Online viewership is expected to be high for the Games of the XXIXth Olympiad. Each Games since the Sydney Olympics in 2000, the International Olympic Committee has incrementally increased the ability of rights-holders to stream live programming online.
For 2008, rights-holders are making the greatest use of their Internet platforms thus far.
NBC Universal plans to offer more than 5,000 hours of Olympics programming through its NBCOlympics.com site; around 2,200 hours of that programming will be live, including 25 sports that will receive little to no coverage on air. And that doesn“t include the Spanish-language coverage being streamed by the Telemundo division of NBCU.
NBCU is powering its online coverage with Microsoft Silverlight 2, Redmond's answer to Adobe Flash. Silverlight is a cross-browser, cross-platform plug-in for media and Web applications.
For the Olympics, the Sliverlight platform allows NBCU to offer users a variety of playback customizations, including picture-in-picture and several layers of text and metadata overlays, such as statistics, athlete biographies and analysis. It is also implementing a social networking aspect that allows viewers to see what other people are watching.

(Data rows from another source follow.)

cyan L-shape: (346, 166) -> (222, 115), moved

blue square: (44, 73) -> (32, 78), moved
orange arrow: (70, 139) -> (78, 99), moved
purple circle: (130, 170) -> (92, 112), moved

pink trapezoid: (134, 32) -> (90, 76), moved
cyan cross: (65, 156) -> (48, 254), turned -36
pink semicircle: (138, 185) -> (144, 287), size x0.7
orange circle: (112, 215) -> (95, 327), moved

In China itself, CCTV.com, the Internet division of the state-run China Central Television, is partnering with Sohu.com and PPS.TV to deliver on-demand and live streaming of the Games.
Throughout the Games, PPS.TV will simulcast CCTV broadcasts of Olympic matches to an estimated 100 million viewers via its proprietary media player software network.

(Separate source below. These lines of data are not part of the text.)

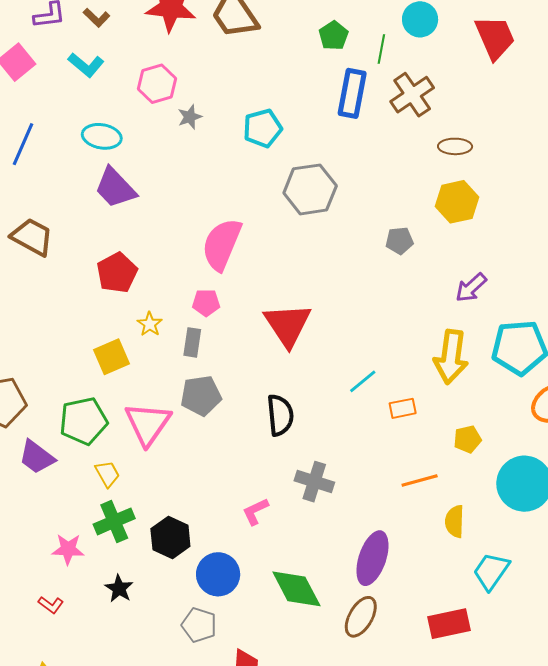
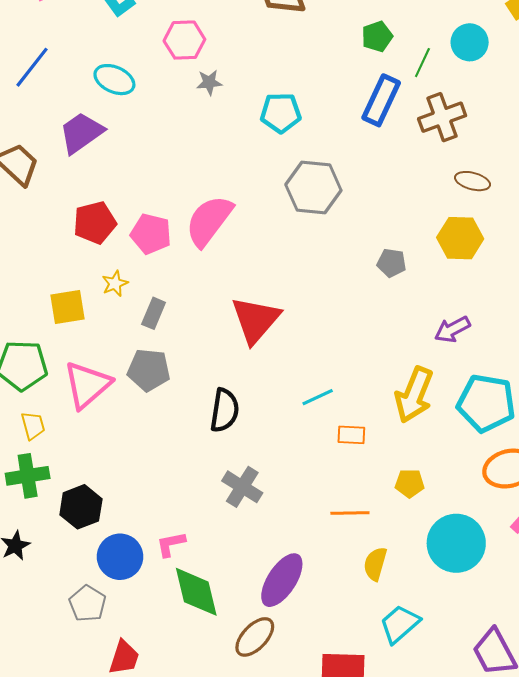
purple trapezoid: (115, 188) -> (81, 133), moved, turned 84
pink pentagon: (206, 303) -> (151, 234), moved, size x1.4
pink L-shape: (255, 511) -> (171, 544), moved

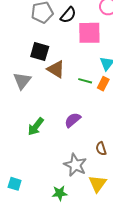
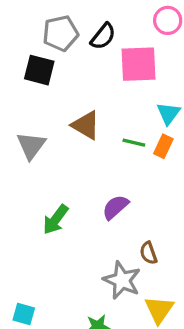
black square: (40, 51) -> (39, 70), moved
brown semicircle: (101, 149) -> (148, 253), moved

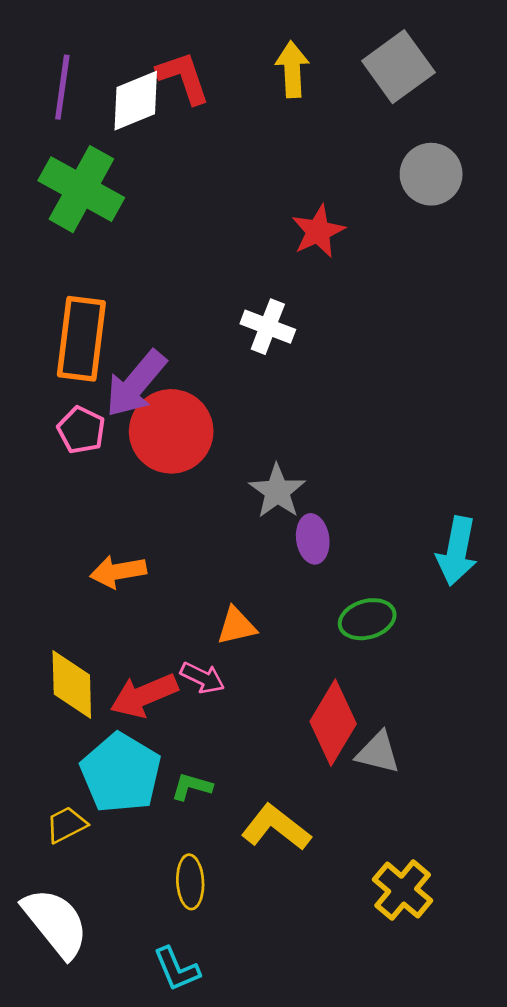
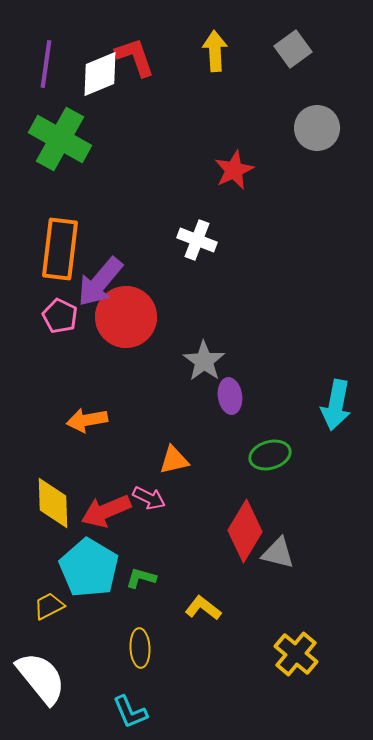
gray square: (398, 67) -> (293, 49), size x0.7
yellow L-shape: (276, 827) -> (203, 608), size x0.7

Since late 2005, Sohu.com has been the Official Internet Content Service Sponsor of the Beijing Games, but it was recently that the inked an agreement with CCTV to offer live Webcasts of the Games.
Like NBCU, Sohu.com is using Silverlight to power its video coverage.
According to a press release announcing the agreement, Sohu.com plans to have a staff of more than 700 experts organizing pictures, videos, blogs, forums, etc., working during the Olympics.